March 9, 2007 / By Skip Cynar, 858-822-0738, cynar@ucsd.edu

Federally Funded Project Will Allow International Access to Cardiovascular Medical Data

San Diego, CA, March 9, 2007
 -- UCSD's Center for Research in Biological Systems (CRBS) and researchers from two other leading universities were awarded an $8.5 million federal grant to deploy a digital network to foster the rapid exchange of expertise and data on heart-related illnesses among institutions worldwide.  Named the Cardiovascular Research Grid, this multi-institutional effort will provide biomedical researchers with advanced software tools and collaboration-enabling technologies to accelerate the pace of research on life-threatening cardiac ailments and the development of new treatments.

Larry Smarr and Mark Ellisman
CRBS director Mark Ellisman (right) with Calit2 director Larry Smarr in front of tiled visualization display. Calit2 houses 30 of CRBS's approximately 100 personnel, including the center's administrative officers, executive director Steve Peltier and management services officer Lori Guardiano-Durkin.

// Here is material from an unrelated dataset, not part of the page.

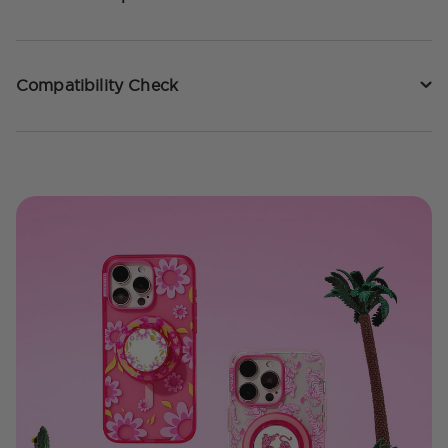
Compatibility Check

Other groups located on the third floor of Atkinson Hall: John Wooley's Joint Center for Structural Genomics and some of Peter Arzberger's National Biomedical Computational Resource group, Maryann Martone's Cell Center Database component, and most of the Telescience group.

To launch this effort, the National Institutes of Health's National Heart, Lung, and Blood Institute (NHLBI), approved a four-year, $8.5 million grant beginning March 1.  Key biomedical researchers at CRBS and Ohio State University's Department of Biomedical Informatics are collaborating with colleagues at the Institute for Computational Medicine at Johns Hopkins University, where the digital project will be based.

"Developing and deploying cyberinfrastructure to capitalize on emerging technologies to promote better collaboration and accelerate research is a core focus of our Center's efforts," said CRBS Director Mark Ellisman, a professor of medicine and adjunct professor of bioengineering.  "With a track record of developing scalable cyberinfrastructure to foster interdisciplinary investigations among teams of researchers in microscopy, neuroimaging, and the environmental health sciences, CRBS is excited about this new opportunity to work closely with researchers at Johns Hopkins and Ohio State on developing the Cardiovascular Research Grid." 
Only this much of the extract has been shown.